### MATERIAL PROVIDED ###
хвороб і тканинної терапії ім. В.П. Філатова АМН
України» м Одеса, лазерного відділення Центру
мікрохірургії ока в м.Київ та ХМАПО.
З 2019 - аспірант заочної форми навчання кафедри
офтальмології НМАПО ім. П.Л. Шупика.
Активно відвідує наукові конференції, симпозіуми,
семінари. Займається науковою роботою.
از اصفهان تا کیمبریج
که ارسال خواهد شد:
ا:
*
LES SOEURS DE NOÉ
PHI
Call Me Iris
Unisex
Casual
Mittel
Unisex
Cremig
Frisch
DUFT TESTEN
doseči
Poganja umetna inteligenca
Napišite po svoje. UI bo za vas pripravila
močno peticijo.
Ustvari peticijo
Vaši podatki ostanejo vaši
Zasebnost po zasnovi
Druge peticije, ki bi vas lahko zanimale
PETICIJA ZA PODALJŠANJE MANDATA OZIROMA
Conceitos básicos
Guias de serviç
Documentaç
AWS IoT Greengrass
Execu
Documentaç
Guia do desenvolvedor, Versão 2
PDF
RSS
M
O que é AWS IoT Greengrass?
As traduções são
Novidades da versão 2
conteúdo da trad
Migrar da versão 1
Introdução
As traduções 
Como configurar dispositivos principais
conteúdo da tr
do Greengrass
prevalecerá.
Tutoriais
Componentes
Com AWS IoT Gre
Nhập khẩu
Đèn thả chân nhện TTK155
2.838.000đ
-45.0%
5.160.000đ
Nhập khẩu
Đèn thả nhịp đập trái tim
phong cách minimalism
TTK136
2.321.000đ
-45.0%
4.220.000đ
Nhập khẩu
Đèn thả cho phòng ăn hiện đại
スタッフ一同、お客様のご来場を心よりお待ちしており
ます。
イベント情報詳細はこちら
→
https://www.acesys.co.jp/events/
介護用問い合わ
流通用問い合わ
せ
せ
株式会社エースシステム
###
■ WORK ORDER ■
Could you copy exactly the lines from the first line of the records above through the line containing "Vaši podatki ostanejo vaši", both included, and nothing else?

■ EXERCISE RESPONSE ■
хвороб і тканинної терапії ім. В.П. Філатова АМН
України» м Одеса, лазерного відділення Центру
мікрохірургії ока в м.Київ та ХМАПО.
З 2019 - аспірант заочної форми навчання кафедри
офтальмології НМАПО ім. П.Л. Шупика.
Активно відвідує наукові конференції, симпозіуми,
семінари. Займається науковою роботою.
از اصفهان تا کیمبریج
که ارسال خواهد شد:
ا:
*
LES SOEURS DE NOÉ
PHI
Call Me Iris
Unisex
Casual
Mittel
Unisex
Cremig
Frisch
DUFT TESTEN
doseči
Poganja umetna inteligenca
Napišite po svoje. UI bo za vas pripravila
močno peticijo.
Ustvari peticijo
Vaši podatki ostanejo vaši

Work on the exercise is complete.